0:00 / 0:00

Joe Kent, the director of the U.S. National Counterterrorism Center, announced his resignation on March 17, 2026, saying he "cannot in good conscience" back the Trump administration's war in Iran. "Iran posed no imminent threat to our nation, and it is clear that we started this war due to pressure from Israel and its powerful American lobby," Kent said in an open letter to U.S. President Donald Trump, posted on X. #Iran #UnitedStates #JoeKent #Moment #CBCNews

@cbcnews
169.3K views11.8K likes2:03ENMar 17, 2026
353 words2016 characters19 sentencesReadability: High School

Transcript

This was really a remarkable letter that Joe Kent sent to the president, and then posted on social media announcing that he was resigning effective immediately as the head of the National Counterterrorism Center. Because in his words, he cannot, in good conscience, support the ongoing war in Iran because the country posed no imminent threat to the U.S. saying that it's clear that we started this war due to pressure from Israel and its powerful American lobby.
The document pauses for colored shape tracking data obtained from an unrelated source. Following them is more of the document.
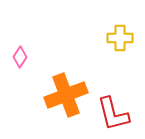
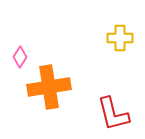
orange cross: moved 17 px left, 8 px up; rotated 12 degrees clockwise
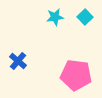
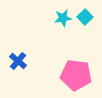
cyan star: moved 8 px right, 1 px down
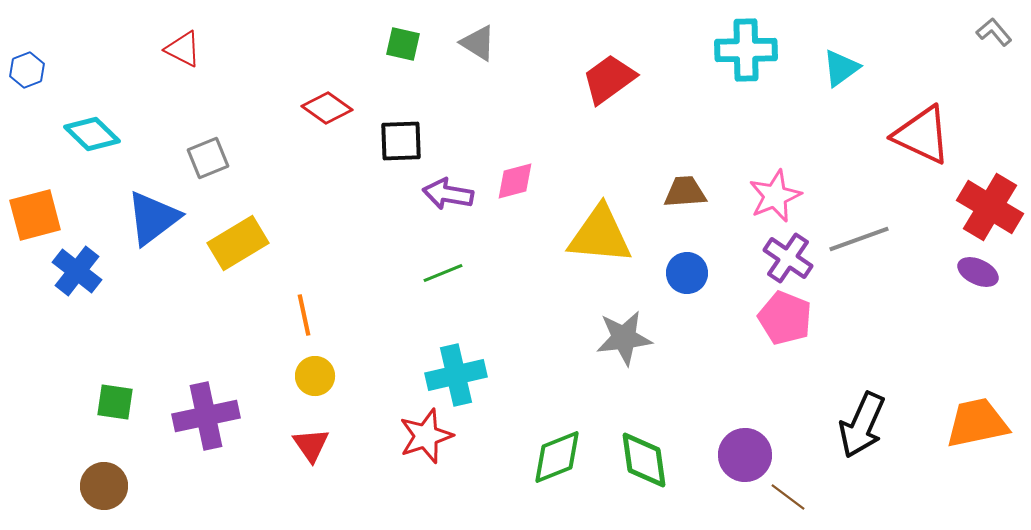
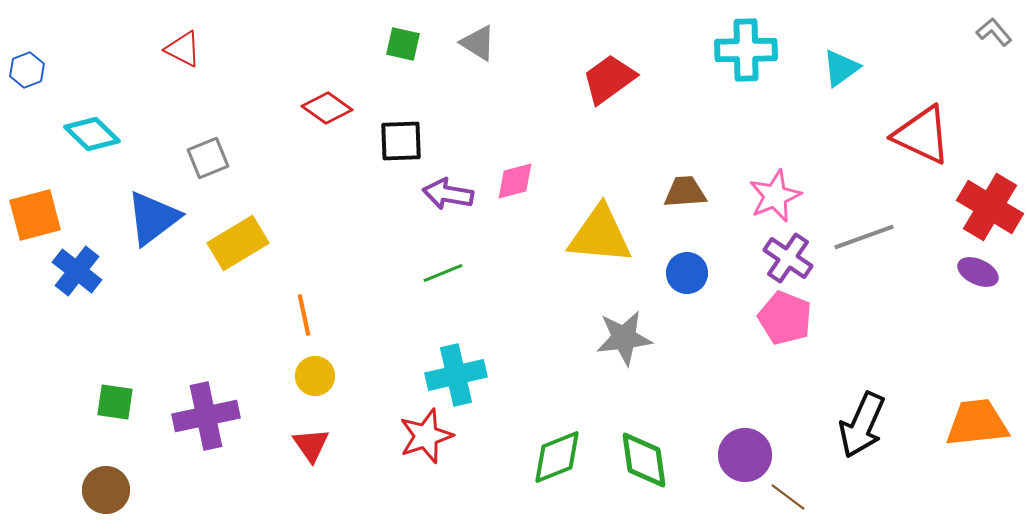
gray line at (859, 239): moved 5 px right, 2 px up
orange trapezoid at (977, 423): rotated 6 degrees clockwise
brown circle at (104, 486): moved 2 px right, 4 px down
He also claims that high ranking Israeli officials and influential media members here in the United States deployed a misinformation campaign that has undermined President Trump's America-first platform, saying that there -- that was used to deceive the president into believing that Iran posed an imminent threat, and that there was a clear path to a swift victory. Kent saying in this letter, this was a lie, and will lead the U.S. into another disastrous situation in the Middle East, like the war in Iraq. Kent himself is an Iraq war veteran. He was deployed. He says 11 times into combat. He lost his wife in a suicide bomb attack in Syria. She was also in the military. He was also a top aid to intelligence director Tulsi Gavid, and somebody that had supported Trump's idea to keep the United States out of foreign wars. The Speaker of the House, Mike Johnson, just gave comments and was asked about this, and he really dug in on the idea that there was an imminent threat, saying that he had been briefed on this. He said that Iran was very close in its nuclear capability to enrich uranium. And of course, there was the strikes last June during that 12-day war, after which the president said that all of Iran's nuclear capabilities had been destroyed. Johnson also said that Iran was building missiles at a pace that no one in the region could keep pace with. So he believes that there was, in fact, an imminent threat here, but the person who has the intelligence, who has the confidential intelligence, saying that that is simply not true.